━━━ RECORD SET

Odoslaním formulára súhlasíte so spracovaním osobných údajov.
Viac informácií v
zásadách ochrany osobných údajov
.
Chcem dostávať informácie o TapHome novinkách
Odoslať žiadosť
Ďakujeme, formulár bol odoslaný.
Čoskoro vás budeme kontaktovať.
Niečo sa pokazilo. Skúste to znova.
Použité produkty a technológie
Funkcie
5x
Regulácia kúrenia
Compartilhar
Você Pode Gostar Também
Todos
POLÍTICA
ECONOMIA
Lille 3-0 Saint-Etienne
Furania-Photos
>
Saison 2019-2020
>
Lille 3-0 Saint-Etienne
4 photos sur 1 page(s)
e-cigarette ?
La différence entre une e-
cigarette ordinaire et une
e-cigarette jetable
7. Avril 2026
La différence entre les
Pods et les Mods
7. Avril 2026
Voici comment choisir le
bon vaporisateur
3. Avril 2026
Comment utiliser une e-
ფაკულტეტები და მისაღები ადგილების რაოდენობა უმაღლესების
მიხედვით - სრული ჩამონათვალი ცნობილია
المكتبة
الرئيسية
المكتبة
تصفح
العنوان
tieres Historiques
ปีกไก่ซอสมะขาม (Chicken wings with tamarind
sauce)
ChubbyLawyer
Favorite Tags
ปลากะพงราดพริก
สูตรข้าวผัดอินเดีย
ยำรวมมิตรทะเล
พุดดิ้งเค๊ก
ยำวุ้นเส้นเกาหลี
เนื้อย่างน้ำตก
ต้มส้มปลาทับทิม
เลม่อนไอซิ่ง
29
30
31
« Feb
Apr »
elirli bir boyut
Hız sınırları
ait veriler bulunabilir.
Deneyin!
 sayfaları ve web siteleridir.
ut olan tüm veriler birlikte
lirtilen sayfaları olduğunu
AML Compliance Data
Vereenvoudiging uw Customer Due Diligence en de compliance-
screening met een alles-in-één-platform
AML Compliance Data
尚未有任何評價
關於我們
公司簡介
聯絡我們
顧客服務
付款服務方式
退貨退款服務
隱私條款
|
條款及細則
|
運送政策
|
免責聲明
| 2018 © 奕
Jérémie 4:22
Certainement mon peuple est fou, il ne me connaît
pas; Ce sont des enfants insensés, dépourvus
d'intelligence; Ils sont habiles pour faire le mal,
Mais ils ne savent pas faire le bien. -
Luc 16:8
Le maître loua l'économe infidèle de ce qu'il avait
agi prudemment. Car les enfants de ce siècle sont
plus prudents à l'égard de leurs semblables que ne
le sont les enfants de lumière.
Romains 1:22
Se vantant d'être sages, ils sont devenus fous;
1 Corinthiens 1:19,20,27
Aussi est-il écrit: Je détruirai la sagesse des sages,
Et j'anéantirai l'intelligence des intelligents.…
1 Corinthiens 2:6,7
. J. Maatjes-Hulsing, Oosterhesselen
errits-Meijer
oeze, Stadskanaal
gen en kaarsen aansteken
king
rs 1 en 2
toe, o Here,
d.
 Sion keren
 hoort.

━━━━━━

▶ WORK INSTRUCTIONS:
Please show every line of the records that holds the word "faire".

▶ RESPONSE TO THIS TASK:
d'intelligence; Ils sont habiles pour faire le mal,
Mais ils ne savent pas faire le bien. -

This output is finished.